Bacterial lipopolysaccharide induces increased expression of toll-like receptor (TLR) 4 and downstream TLR signaling molecules in bovine mammary epithelial cells

Authors: IBEAGHA-AWEMU, EVELINE - MCGILL UNIVERSITY; LEE, JAI-WEI - PINGTUNG UNIVERSITY; IBEAGHA, A - MCGILL UNIVERSITY; Bannerman, Douglas; Paape, Max; ZHAO, XIN - MCGILL UNIVERSITY

Submitted to: Veterinary Research
Publication Type: Peer Reviewed Journal
Publication Acceptance Date: 10/11/2007
Publication Date: 1/1/2008
Citation: Ibeagha-Awemu, E.M., Lee, J.W., Ibeagha, A.E., Bannerman, D.D., Paape, M.J., Zhao, X. 2008. Bacterial lipopolysaccharide induces increased expression of toll-like receptor (TLR) 4 and downstream TLR signaling molecules in bovine mammary epithelial cells. Veterinary Research. 39(2):(article #11)1-12.

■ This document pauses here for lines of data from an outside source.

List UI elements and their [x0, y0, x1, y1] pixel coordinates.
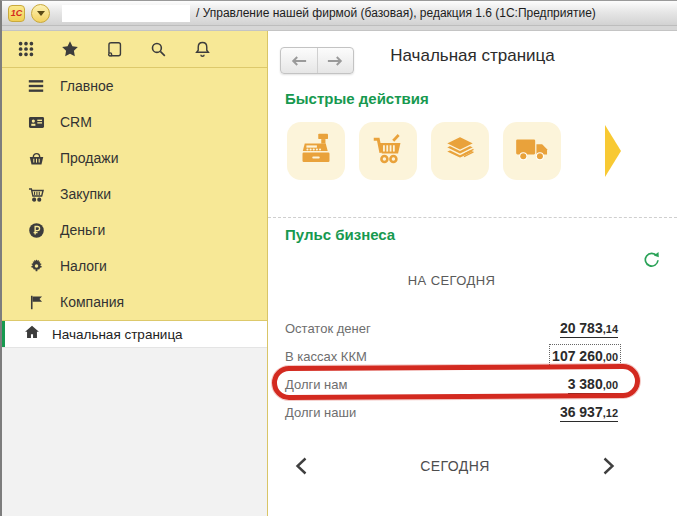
eagle-emblem-icon — [26, 256, 46, 276]
delivery-tile[interactable] — [503, 122, 561, 180]
sidebar-item-label: Продажи — [60, 150, 118, 166]
titlebar: 1С / Управление нашей фирмой (базовая), … — [2, 1, 677, 26]
sidebar-toolbar — [2, 31, 267, 68]
value-integer: 3 380 — [568, 376, 603, 392]
sidebar-item-label: Начальная страница — [52, 327, 183, 342]
cash-register-tile[interactable] — [287, 122, 345, 180]
sidebar-item-label: CRM — [60, 114, 92, 130]
sidebar-item-label: Компания — [60, 294, 124, 310]
sidebar-item-label: Закупки — [60, 186, 111, 202]
sidebar-item-glavnoe[interactable]: Главное — [2, 68, 267, 104]
quick-actions-row — [287, 122, 677, 180]
row-value-link[interactable]: 3 380,00 — [568, 375, 618, 394]
flag-icon — [26, 292, 46, 312]
history-nav-buttons — [280, 47, 354, 74]
sidebar-item-dengi[interactable]: Деньги — [2, 212, 267, 248]
main-content: Начальная страница Быстрые действия — [268, 31, 677, 516]
period-nav: СЕГОДНЯ — [268, 457, 677, 475]
window-title: / Управление нашей фирмой (базовая), ред… — [196, 6, 596, 20]
value-fraction: ,00 — [603, 351, 618, 363]
sidebar-item-home-page[interactable]: Начальная страница — [2, 320, 267, 348]
sidebar-empty-area — [2, 348, 267, 516]
pulse-row-debts-to-us: Долги нам 3 380,00 — [285, 370, 618, 398]
sidebar-item-kompaniya[interactable]: Компания — [2, 284, 267, 320]
period-nav-label: СЕГОДНЯ — [308, 458, 602, 474]
value-integer: 36 937 — [560, 404, 603, 420]
history-scroll-icon[interactable] — [104, 39, 124, 59]
sidebar-item-crm[interactable]: CRM — [2, 104, 267, 140]
pulse-row-cash-balance: Остаток денег 20 783,14 — [285, 314, 618, 342]
app-body: Главное CRM Продажи Закупки Деньги — [2, 31, 677, 516]
period-header: НА СЕГОДНЯ — [285, 273, 618, 288]
menu-lines-icon — [26, 76, 46, 96]
sidebar: Главное CRM Продажи Закупки Деньги — [2, 31, 268, 516]
value-integer: 107 260 — [552, 348, 603, 364]
main-menu-dropdown-button[interactable] — [31, 4, 50, 23]
notifications-bell-icon[interactable] — [192, 39, 212, 59]
row-value-link[interactable]: 20 783,14 — [560, 319, 618, 338]
row-label: Долги наши — [285, 405, 356, 420]
contact-card-icon — [26, 112, 46, 132]
basket-icon — [26, 148, 46, 168]
cash-register-icon — [298, 131, 334, 171]
next-period-chevron-icon[interactable] — [602, 457, 615, 475]
business-pulse-heading: Пульс бизнеса — [285, 226, 677, 243]
value-fraction: ,14 — [603, 323, 618, 335]
row-label: Долги нам — [285, 377, 347, 392]
period-block: НА СЕГОДНЯ Остаток денег 20 783,14 В кас… — [285, 273, 618, 426]
sidebar-item-label: Деньги — [60, 222, 105, 238]
quick-actions-heading: Быстрые действия — [285, 90, 677, 107]
money-tile[interactable] — [431, 122, 489, 180]
value-fraction: ,12 — [603, 407, 618, 419]
sidebar-menu: Главное CRM Продажи Закупки Деньги — [2, 68, 267, 320]
ruble-coin-icon — [26, 220, 46, 240]
sidebar-item-nalogi[interactable]: Налоги — [2, 248, 267, 284]
1c-logo-icon: 1С — [8, 5, 25, 22]
delivery-truck-icon — [513, 130, 551, 172]
pulse-row-kkm-cash: В кассах ККМ 107 260,00 — [285, 342, 618, 370]
row-label: Остаток денег — [285, 321, 371, 336]
business-pulse-section: Пульс бизнеса НА СЕГОДНЯ Остаток денег 2… — [268, 217, 677, 475]
favorites-star-icon[interactable] — [60, 39, 80, 59]
pulse-rows: Остаток денег 20 783,14 В кассах ККМ 107… — [285, 314, 618, 426]
back-button[interactable] — [281, 48, 318, 73]
sidebar-item-label: Главное — [60, 78, 114, 94]
forward-button[interactable] — [318, 48, 354, 73]
money-stack-icon — [441, 130, 479, 172]
value-integer: 20 783 — [560, 320, 603, 336]
home-icon — [23, 323, 41, 345]
sidebar-item-label: Налоги — [60, 258, 107, 274]
search-icon[interactable] — [148, 39, 168, 59]
cart-icon — [26, 184, 46, 204]
shopping-cart-tile[interactable] — [359, 122, 417, 180]
value-fraction: ,00 — [603, 379, 618, 391]
app-window: 1С / Управление нашей фирмой (базовая), … — [0, 0, 677, 516]
shopping-cart-icon — [370, 131, 406, 171]
pulse-row-our-debts: Долги наши 36 937,12 — [285, 398, 618, 426]
row-value-link[interactable]: 107 260,00 — [552, 347, 618, 366]
refresh-icon[interactable] — [642, 250, 661, 273]
sidebar-item-zakupki[interactable]: Закупки — [2, 176, 267, 212]
row-value-link[interactable]: 36 937,12 — [560, 403, 618, 422]
sidebar-item-prodazhi[interactable]: Продажи — [2, 140, 267, 176]
more-actions-arrow-icon[interactable] — [605, 125, 623, 177]
prev-period-chevron-icon[interactable] — [295, 457, 308, 475]
apps-grid-icon[interactable] — [16, 39, 36, 59]
chevron-down-icon — [37, 11, 45, 16]
row-label: В кассах ККМ — [285, 349, 367, 364]
redacted-company-name — [62, 5, 190, 22]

Interpretive Summary: Toll-like receptor 4 (TLR-4) has been identified as a receptor of bacterial lipopolysaccharide (LPS), also referred to as endotoxin. LPS is a highly inflammatory molecule released during infection with Gram-negative bacteria, the latter of which are prevalent causes of clinical mastitis. LPS activation of TLR-4 initiates cellular production of pro-inflammatory cytokines and the upregulation of adhesion molecules, which enable the host to respond to infection. However, excessive production/upregulation of these responses can be harmful to the host. The current manuscript provides evidence for a potential role of TLR-4 in contributing to mammary epithelial responses to Gram-negative infection and enhances our understanding of the immune response elicited by the mammary gland.

Technical Abstract: Bovine mammary epithelial cells contribute to the innate immune response to intramammary infections by recognizing pathogens through specialized pattern recognition receptors. Toll-like receptor 4 (TLR4) is one such receptor that binds and is activated by lipopolysaccharide (LPS), a component of the outer envelope of Gram-negative bacteria. In this study, MAC-T cells (a bovine mammary epithelial cell line) were incubated in the presence or absence of increasing concentrations of LPS for 24 hrs. Expression of TLR2 and TLR4 were analyzed at both mRNA and protein levels by quantitative real time PCR (qPCR) and flow cytometry, respectively. The mRNA of both receptors were up-regulated by all concentrations of LPS used (P<0.01). Similarly, flow cytometry with specific antibodies against TLR2 and TLR4 detected increased surface expression of these proteins. Furthermore, expression of downstream TLR4 signaling molecules was examined by qPCR following varying exposure times to 1 ug/ml of LPS. Results demonstrate that the required adaptor molecules and transcription factors were up-regulated in a time-dependent manner. Both the MyD88 dependent and independent pathways in TLR4 signaling were activated in MAC-T cells. Expression of TOLLIP increased in response to LPS as did the pro-apoptotic protease, CASP8. These results suggest that the bovine mammary epithelium possesses the necessary immune repertoires required to achieve a robust defense against E. coli. The current findings, coupled with previous findings that S. aureus ligands induce up-regulation of TLR4, may indicate a positive adaptation by mammary epithelial cells to effectively respond to different types of mastitis pathogens.